CP Executive train in Albany

CP Executive train in Albany

Thursday, August 15, 2024

D&H #4112 becomes A&A #114!

What is old sometimes becomes new again. Such is the case with D&H RS3 #4112, which was rebuilt by the D&H in the mid-1970s along with some sister engines into a new class of RS3m (or RS3u). She started off as a regular Alco RS3, as shown below in March 1971.



Here she is in September 24, 1974, in Watervliet just months before being sent out for rebuilding. I have no idea if the word "bye" on the end was a D&H employee's foreshadowing of the event or not, but it is ironic if nothing else.

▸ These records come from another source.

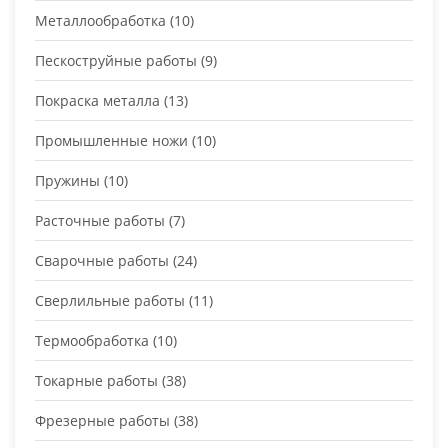
Металлообработка
(10)
Пескоструйные работы
(9)
Покраска металла
(13)
Промышленные ножи
(10)
Пружины
(10)
Расточные работы
(7)
Сварочные работы
(24)
Сверлильные работы
(11)
Термообработка
(10)
Токарные работы
(38)
Фрезерные работы
(38)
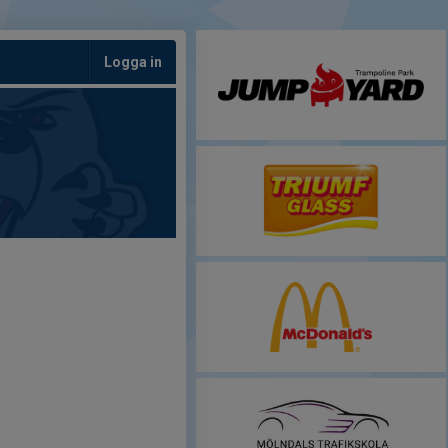
Logga in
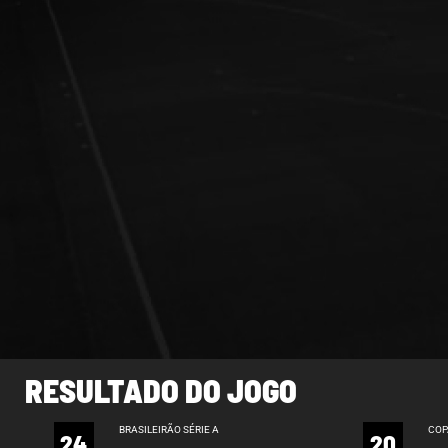
RESULTADO DO JOGO
BRASILEIRÃO SÉRIE A
COP
24
20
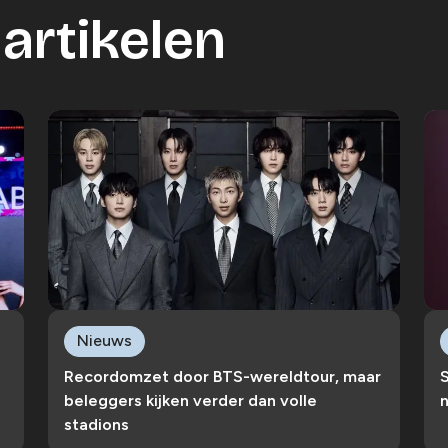
artikelen
Nieuws
Recordomzet door BTS-wereldtour, maar
S
beleggers kijken verder dan volle
n
stadions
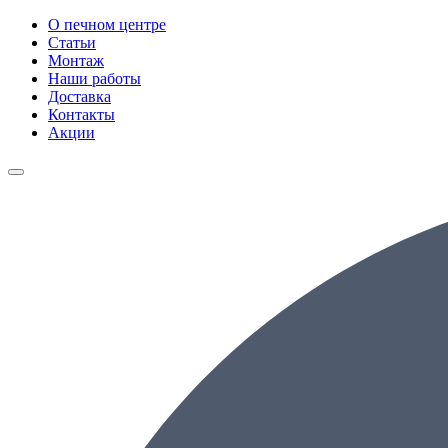
О печном центре
Статьи
Монтаж
Наши работы
Доставка
Контакты
Акции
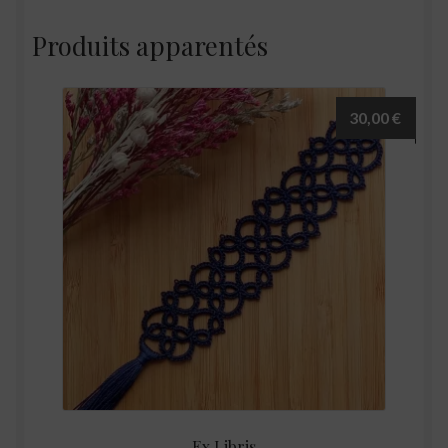
Produits apparentés
30,00
€
Ex Libris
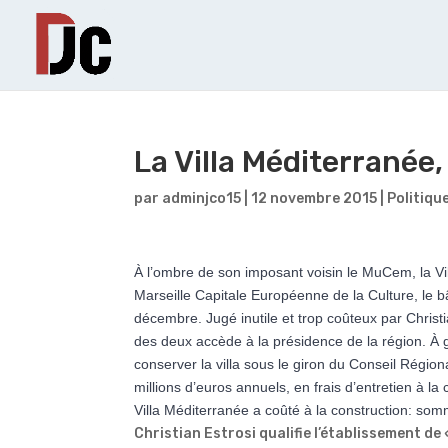
La Villa Méditerranée
par
adminjco15
|
12 novembre 2015
|
Politiqu
À l’ombre de son imposant voisin le MuCem, la V
Marseille Capitale Européenne de la Culture, le bâ
décembre. Jugé inutile et trop coûteux par Christi
des deux accède à la présidence de la région. À
conserver la villa sous le giron du Conseil Région
millions d’euros annuels, en frais d’entretien à l
Villa Méditerranée a coûté à la construction: som
Christian Estrosi qualifie l’établissement de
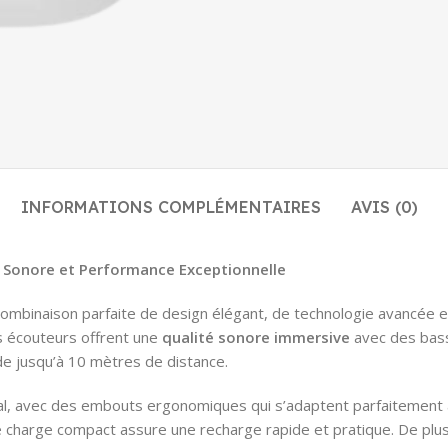
INFORMATIONS COMPLÉMENTAIRES
AVIS (0)
é Sonore et Performance Exceptionnelle
combinaison parfaite de design élégant, de technologie avancée 
s écouteurs offrent une
qualité sonore immersive
avec des basse
ide jusqu’à 10 mètres de distance.
l, avec des embouts ergonomiques qui s’adaptent parfaitement à 
de charge compact assure une recharge rapide et pratique. De plus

I wrote about the rebuilding several years ago on my blog here, and at the time mentioned that I was interested in this engine because it had been repainted by the D&H in a classy red/white/blue scheme and numbered #1976 for the Nation's bicentennial celebrations. I even opined here that there was a good chance that it took part in one of the many gathering of bicentennial locomotives that was sponsored by Kalmbach Publishing Companies' Trains magazine. Here she is nearly two years later on September 25, 1976 in Bellwood, Illinois. The Rock Island engine behind her suggests a gathering of bicentennial engines.


After the D&H renumbered her #506 to fit in with the roster scheme of the other RS3m engines it kept on going. This is what she looked like in May 01, 1977 in Bethlehem, PA.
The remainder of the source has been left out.